EXERCISE DIRECTIONS: All of the records below are to be output exactly; no image belongs in the result.

MATERIALS PROVIDED:
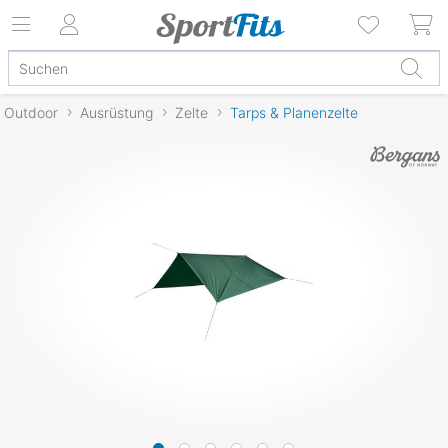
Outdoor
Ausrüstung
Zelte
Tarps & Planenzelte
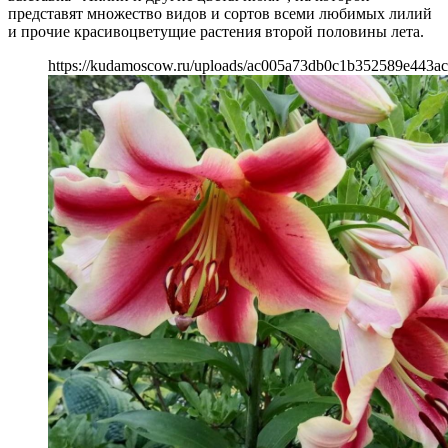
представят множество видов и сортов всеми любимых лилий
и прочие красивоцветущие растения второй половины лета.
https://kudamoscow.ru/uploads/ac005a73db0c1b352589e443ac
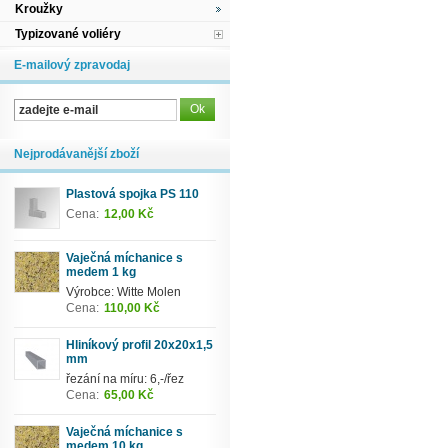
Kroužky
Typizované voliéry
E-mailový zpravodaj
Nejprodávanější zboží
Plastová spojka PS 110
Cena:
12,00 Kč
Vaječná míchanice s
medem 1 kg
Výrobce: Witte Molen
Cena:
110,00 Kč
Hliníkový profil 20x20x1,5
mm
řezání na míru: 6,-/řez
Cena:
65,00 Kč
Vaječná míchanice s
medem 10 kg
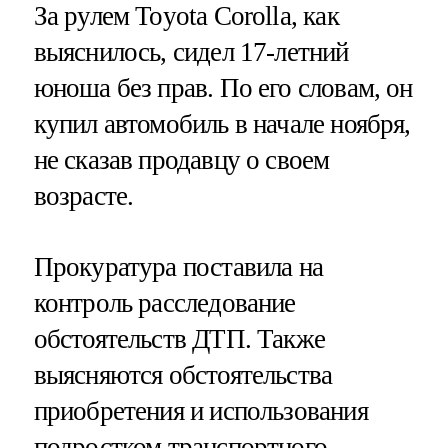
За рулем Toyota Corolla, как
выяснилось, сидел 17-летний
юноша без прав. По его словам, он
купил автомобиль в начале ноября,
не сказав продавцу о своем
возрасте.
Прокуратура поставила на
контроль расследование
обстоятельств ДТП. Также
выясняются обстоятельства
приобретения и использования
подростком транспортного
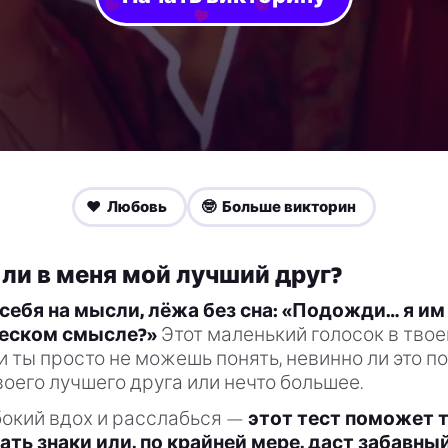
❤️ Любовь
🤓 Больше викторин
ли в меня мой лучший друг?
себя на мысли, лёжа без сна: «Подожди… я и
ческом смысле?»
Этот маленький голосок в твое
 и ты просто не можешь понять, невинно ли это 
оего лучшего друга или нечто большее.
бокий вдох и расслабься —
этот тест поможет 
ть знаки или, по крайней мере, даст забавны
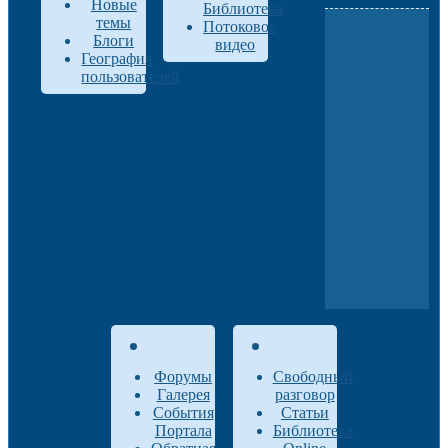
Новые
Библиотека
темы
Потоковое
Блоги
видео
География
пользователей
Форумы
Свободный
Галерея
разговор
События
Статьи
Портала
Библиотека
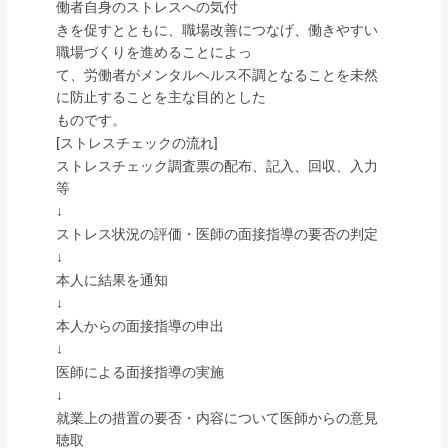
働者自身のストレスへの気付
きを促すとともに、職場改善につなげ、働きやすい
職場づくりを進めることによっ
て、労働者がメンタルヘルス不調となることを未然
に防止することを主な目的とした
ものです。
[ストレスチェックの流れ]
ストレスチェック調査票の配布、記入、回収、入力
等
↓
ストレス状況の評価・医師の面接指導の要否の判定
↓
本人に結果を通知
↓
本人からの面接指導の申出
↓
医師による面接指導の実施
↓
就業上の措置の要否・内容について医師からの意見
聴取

TASK ANSWER:
Outdoor
Ausrüstung
Zelte
Tarps & Planenzelte
представят множество видов и сортов всеми любимых лилий
и прочие красивоцветущие растения второй половины лета.
https://kudamoscow.ru/uploads/ac005a73db0c1b352589e443ac
Kroužky
Typizované voliéry
E-mailový zpravodaj
Nejprodávanější zboží
Plastová spojka PS 110
Cena:
12,00 Kč
Vaječná míchanice s
medem 1 kg
Výrobce: Witte Molen
Cena:
110,00 Kč
Hliníkový profil 20x20x1,5
mm
řezání na míru: 6,-/řez
Cena:
65,00 Kč
Vaječná míchanice s
medem 10 kg
За рулем Toyota Corolla, как
выяснилось, сидел 17-летний
юноша без прав. По его словам, он
купил автомобиль в начале ноября,
не сказав продавцу о своем
возрасте.
Прокуратура поставила на
контроль расследование
обстоятельств ДТП. Также
выясняются обстоятельства
приобретения и использования
подростком транспортного
❤️ Любовь
🤓 Больше викторин
ли в меня мой лучший друг?
себя на мысли, лёжа без сна: «Подожди… я и
ческом смысле?»
Этот маленький голосок в твое
 и ты просто не можешь понять, невинно ли это 
оего лучшего друга или нечто большее.
бокий вдох и расслабься —
этот тест поможет 
ть знаки или, по крайней мере, даст забавны
Новые
Библиотека
темы
Потоковое
Блоги
видео
География
пользователей
Форумы
Свободный
Галерея
разговор
События
Статьи
Портала
Библиотека
働者自身のストレスへの気付
きを促すとともに、職場改善につなげ、働きやすい
職場づくりを進めることによっ
て、労働者がメンタルヘルス不調となることを未然
に防止することを主な目的とした
ものです。
[ストレスチェックの流れ]
ストレスチェック調査票の配布、記入、回収、入力
等
↓
ストレス状況の評価・医師の面接指導の要否の判定
↓
本人に結果を通知
↓
本人からの面接指導の申出
↓
医師による面接指導の実施
↓
就業上の措置の要否・内容について医師からの意見
聴取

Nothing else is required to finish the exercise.